(Collected data entries)

=== Begin Enclosure ===

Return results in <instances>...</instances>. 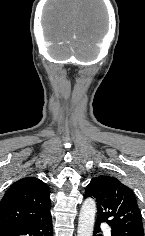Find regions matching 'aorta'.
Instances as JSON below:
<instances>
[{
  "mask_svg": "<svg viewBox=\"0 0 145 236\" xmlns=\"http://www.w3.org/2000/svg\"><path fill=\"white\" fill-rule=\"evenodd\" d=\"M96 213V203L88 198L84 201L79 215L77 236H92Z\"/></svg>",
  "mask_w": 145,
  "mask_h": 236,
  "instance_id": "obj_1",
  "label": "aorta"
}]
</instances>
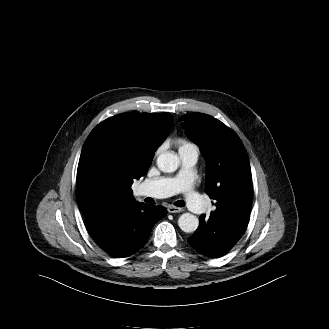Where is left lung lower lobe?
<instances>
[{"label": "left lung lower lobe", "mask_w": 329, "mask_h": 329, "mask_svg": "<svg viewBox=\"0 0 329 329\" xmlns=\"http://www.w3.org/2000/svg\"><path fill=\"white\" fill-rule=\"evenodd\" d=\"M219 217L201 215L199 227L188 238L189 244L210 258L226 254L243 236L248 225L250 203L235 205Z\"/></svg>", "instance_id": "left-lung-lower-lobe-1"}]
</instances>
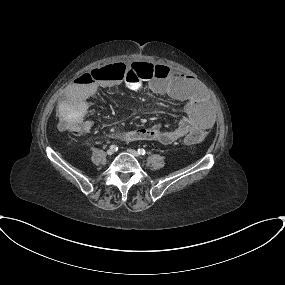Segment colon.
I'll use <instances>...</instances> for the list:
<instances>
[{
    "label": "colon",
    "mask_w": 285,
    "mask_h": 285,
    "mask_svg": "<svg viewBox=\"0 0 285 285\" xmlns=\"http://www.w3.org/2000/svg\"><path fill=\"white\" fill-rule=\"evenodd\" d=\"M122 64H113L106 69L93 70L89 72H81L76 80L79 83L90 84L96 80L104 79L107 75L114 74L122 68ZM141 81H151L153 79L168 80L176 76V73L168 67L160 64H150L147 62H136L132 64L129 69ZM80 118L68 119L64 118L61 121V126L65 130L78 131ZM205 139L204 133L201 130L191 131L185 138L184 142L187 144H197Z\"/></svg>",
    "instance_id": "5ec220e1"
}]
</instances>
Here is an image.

=== End Enclosure ===

== Try it ==
Your response should be each line that includes the word "label", copied from the records.

== Written reply ==
  "label": "aorta"
[{"label": "left lung lower lobe", "mask_w": 329, "mask_h": 329, "mask_svg": "<svg viewBox=\"0 0 329 329\" xmlns=\"http://www.w3.org/2000/svg\"><path fill=\"white\" fill-rule=\"evenodd\" d=\"M219 217L201 215L199 227L188 238L189 244L210 258L226 254L243 236L248 225L250 203L235 205Z\"/></svg>", "instance_id": "left-lung-lower-lobe-1"}]
    "label": "colon",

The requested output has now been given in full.